As I've touched on this before, I'll not blog it again, but use this convenient space as a place to re-rant. :)

Blizz shoot themselves in the foot with regard to the leveling game.

It seems that every other patch introduces something that shortens or otherwise subverts the leveling game. Think I read somewhere that they are reducing the XP requirements for levels 85-90 in patch 5.3, for example.

So, if they added Gilneas as an Alliance zone, say 5-10 leveling, then made it meaningless by any number of techniques, then, sure, it's pointless.

A self-fulfilling prophecy.

If you follow this logic to its conclusion, then the leveling experience becomes a gray room. You walk in one side as level 1, and you walk out as level 90, and proceed direct to endgame activities. Bonus, it'll work for the next expansion, too. I'm sure they won't have trouble finding artists that can keep up with that. Finding ones that WANT to, well ..

I suspect what those of us that care about the leveling game REALLY want is for them to stop treating the leveling game as an inconvenience - to them and the player - and remember that the game is more than the final boss.

This, at least, is my wish.

Anonymous said...

Look. My main went through the quests. He's done them. he did the raids. he downed LK. he did Moltend front crap. He downed DW. He dod Panadaria quests. He downed Shas and the Thunder King. Why would he go back to revist old areas? He's fixed all of that when the time was right. To go back would mean a change. And would expect appropriate level quests not low level ones. I don't care to make a new char, for the investment I want proper quests, not lowbie ones I can mow through.

That was actually the deal with Cataclysm - there was a lot of effort done to redo all areas. But for people with maxed characters, that proved no challenge, just a list of quests to tick off as done. Something to do in your spare time, something that didn't affect your character's progression.

I believe exactly that - offering character progression is far more important than making story coherent for new players. Because tbh only new players wouldn't make sense of the story, the rest of us know why it is the way it is.

The Godmother said...

@ Mr Anonymous: I think you've fundamentally failed to grasp the point of both the posts I've made on this during the week. I'm not a new player and I'm asking for coherence, and I am most certainly not alone.
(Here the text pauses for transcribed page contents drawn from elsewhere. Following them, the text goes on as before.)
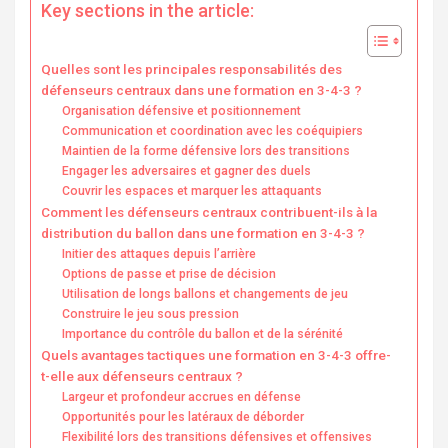
Key sections in the article:
Quelles sont les principales responsabilités des
défenseurs centraux dans une formation en 3-4-3 ?
Organisation défensive et positionnement
Communication et coordination avec les coéquipiers
Maintien de la forme défensive lors des transitions
Engager les adversaires et gagner des duels
Couvrir les espaces et marquer les attaquants
Comment les défenseurs centraux contribuent-ils à la
distribution du ballon dans une formation en 3-4-3 ?
Initier des attaques depuis l’arrière
Options de passe et prise de décision
Utilisation de longs ballons et changements de jeu
Construire le jeu sous pression
Importance du contrôle du ballon et de la sérénité
Quels avantages tactiques une formation en 3-4-3 offre-
t-elle aux défenseurs centraux ?
Largeur et profondeur accrues en défense
Opportunités pour les latéraux de déborder
Flexibilité lors des transitions défensives et offensives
I am aware of the dichotomy at work here, and that disparate timelines make sense in the particular context of the relevant expansion. This game is in desperate need of a consistency across those expansions it has never possessed. Levelling the field with a cohesive timeline could go a long way towards fixing that. The problem is, most people won't take a reboot, they demand 'new' because they somehow think it's better.

It's really not, it's just different.

Grimmtooth said...

It's hard to serve two masters. By subverting the leveling game, Blizz is telling itself that it is doing just that, by leaving "something" that resembles a leveling game in place, but massively accelerating the rate of leveling.

Thus they fail to serve the interests of either. Fans of the leveling game are faced with an abbreviated series of vaguely associated events, and those that hate it are still faced with going through the EXACT same route because, as GhostCrawler was surprised to find out, players will gravitate towards the most efficient path towards whatever goal.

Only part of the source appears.